Se l’indagata è trans, la sua identità di genere finisce nei titoli tra misgendering e deadnaming

Se Patricia è colpevole lo stabilirà la giustizia. Indagata per l’omicidio di un calciatore 22enne a Perugia, la donna trans ha raccontato che si erano incontrati per un rapporto sessuale a pagamento, che è degenerato quando il ragazzo l’avrebbe aggredita, dando vita a una colluttazione finita in tragedia. Lei ha quattro costole rotte e segni sul viso, lui invece è stato ritrovato morto.

Nel frattempo, il compito dei media sarebbe quello di fare un’informazione corretta ed etica. La maggior parte dei quotidiani indica l’identità di genere dell’indagata già nel titolo, usando la parola “trans” come sostantivo. Praticamente è come scrivere “il gay”, “la lesbica”, “il nero” per indicare il/la protagonista della vicenda in un titolo. Per fortuna accade ormai di rado, lo continuano a fare alcuni giornali di destra per indicare la nazionalità dei migranti, ma per quanto riguarda le persone trans siamo ancora all’età della pietra.

Quante volte avete letto “Cisgender rapina un supermercato” o “Cis indagata”? Mai. E non si capisce perché si dovrebbe specificare l’identità di genere visto che non ha nessun nesso con la vicenda. Semmai può averlo il fatto che Patricia fosse una sex worker. Ma, di nuovo, trans non è sinonimo di sex worker, sebbene la stampa continua a dire “trans” al posto di “prostituta”, quendo questa non è cisgender.
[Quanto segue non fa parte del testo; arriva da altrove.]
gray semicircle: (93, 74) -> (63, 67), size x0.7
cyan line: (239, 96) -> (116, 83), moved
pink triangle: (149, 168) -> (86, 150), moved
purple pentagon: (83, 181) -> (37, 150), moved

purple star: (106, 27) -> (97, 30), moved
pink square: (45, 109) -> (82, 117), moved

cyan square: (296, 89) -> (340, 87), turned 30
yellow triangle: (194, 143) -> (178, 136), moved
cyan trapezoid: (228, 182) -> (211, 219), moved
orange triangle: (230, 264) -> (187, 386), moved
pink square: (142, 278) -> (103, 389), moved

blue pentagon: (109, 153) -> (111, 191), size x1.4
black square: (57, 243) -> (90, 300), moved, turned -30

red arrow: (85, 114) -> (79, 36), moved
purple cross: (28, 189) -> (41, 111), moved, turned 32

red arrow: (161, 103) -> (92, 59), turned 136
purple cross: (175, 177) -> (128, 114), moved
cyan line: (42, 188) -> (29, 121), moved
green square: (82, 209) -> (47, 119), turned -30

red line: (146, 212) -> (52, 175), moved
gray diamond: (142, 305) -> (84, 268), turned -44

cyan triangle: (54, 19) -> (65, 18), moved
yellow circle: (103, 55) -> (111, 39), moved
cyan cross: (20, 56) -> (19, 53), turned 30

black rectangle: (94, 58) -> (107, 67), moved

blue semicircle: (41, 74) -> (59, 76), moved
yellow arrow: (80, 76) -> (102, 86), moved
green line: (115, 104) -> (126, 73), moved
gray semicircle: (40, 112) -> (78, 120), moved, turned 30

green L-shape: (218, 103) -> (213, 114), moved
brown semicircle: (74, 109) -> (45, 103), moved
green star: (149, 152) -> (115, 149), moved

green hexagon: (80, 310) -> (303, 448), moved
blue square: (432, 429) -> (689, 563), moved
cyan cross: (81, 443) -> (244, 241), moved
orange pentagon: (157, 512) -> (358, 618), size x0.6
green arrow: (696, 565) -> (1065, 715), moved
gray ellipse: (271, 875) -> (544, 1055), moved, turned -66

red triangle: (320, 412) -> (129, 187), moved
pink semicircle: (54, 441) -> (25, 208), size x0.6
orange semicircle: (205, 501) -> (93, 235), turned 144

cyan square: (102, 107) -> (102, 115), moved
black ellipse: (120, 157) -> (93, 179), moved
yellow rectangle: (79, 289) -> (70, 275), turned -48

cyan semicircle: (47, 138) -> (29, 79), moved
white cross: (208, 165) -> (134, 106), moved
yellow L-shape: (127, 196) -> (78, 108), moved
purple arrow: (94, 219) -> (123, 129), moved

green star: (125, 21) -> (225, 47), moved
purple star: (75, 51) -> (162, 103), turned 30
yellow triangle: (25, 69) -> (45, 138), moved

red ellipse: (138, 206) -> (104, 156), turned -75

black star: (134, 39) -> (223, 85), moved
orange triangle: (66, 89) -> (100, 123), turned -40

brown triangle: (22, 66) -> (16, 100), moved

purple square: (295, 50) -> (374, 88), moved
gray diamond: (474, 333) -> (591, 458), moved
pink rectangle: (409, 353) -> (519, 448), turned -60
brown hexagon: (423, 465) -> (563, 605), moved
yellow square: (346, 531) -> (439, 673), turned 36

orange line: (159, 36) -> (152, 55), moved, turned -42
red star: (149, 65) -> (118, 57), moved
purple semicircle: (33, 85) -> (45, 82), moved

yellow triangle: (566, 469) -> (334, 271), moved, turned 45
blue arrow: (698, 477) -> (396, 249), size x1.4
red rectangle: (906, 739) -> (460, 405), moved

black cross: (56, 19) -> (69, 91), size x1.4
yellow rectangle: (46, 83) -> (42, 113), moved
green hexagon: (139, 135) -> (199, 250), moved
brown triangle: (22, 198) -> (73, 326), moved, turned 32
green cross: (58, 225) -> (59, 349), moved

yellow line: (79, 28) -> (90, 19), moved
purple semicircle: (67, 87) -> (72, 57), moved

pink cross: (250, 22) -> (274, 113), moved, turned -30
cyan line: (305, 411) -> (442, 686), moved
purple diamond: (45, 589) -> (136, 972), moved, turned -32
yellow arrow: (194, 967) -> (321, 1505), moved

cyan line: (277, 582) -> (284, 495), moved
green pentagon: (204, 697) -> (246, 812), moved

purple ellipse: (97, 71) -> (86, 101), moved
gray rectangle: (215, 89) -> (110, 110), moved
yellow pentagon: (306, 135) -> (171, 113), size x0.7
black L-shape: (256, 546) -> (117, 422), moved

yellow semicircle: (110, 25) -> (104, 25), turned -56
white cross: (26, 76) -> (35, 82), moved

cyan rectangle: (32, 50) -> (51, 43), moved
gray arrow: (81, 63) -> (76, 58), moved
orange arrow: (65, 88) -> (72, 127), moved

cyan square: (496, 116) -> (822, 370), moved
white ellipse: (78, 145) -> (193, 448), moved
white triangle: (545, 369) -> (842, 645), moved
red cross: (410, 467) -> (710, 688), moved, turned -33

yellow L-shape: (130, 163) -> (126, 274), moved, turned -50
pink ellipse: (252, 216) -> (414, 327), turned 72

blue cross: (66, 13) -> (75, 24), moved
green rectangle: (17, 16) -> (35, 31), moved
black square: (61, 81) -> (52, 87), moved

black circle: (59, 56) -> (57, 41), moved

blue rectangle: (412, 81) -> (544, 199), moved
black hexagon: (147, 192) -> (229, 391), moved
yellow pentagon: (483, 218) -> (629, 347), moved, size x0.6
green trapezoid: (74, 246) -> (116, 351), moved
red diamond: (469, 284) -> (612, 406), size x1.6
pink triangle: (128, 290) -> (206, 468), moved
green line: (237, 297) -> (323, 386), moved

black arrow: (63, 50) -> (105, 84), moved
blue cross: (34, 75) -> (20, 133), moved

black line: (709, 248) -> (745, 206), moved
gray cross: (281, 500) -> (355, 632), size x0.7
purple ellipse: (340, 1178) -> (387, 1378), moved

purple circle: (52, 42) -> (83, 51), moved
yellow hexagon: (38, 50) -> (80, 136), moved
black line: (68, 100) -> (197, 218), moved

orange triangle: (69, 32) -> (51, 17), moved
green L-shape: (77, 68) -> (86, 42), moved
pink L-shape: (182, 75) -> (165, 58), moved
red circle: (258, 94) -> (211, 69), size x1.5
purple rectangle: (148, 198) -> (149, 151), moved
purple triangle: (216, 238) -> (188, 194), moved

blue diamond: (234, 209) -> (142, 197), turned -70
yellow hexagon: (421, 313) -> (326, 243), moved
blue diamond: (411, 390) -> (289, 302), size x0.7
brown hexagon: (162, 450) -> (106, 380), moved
Completano il quadro il misgendering e il deadnaming, con Il Giornale che riesce persino a usare due generi diversi nella stessa frase e quotidiani locali che riportano il nome anagrafico, precisando però che è “detto” Patricia. Anche chi intervista la donna, usando i pronomi corretti, arriva a fare domande come il suo reddito mensile. Che siano vittime o carnefici, la rappresentazione delle persone trans nei media è spesso distorta, umiliante o strumentalizzata per stuzzicare pruriginose curiosità.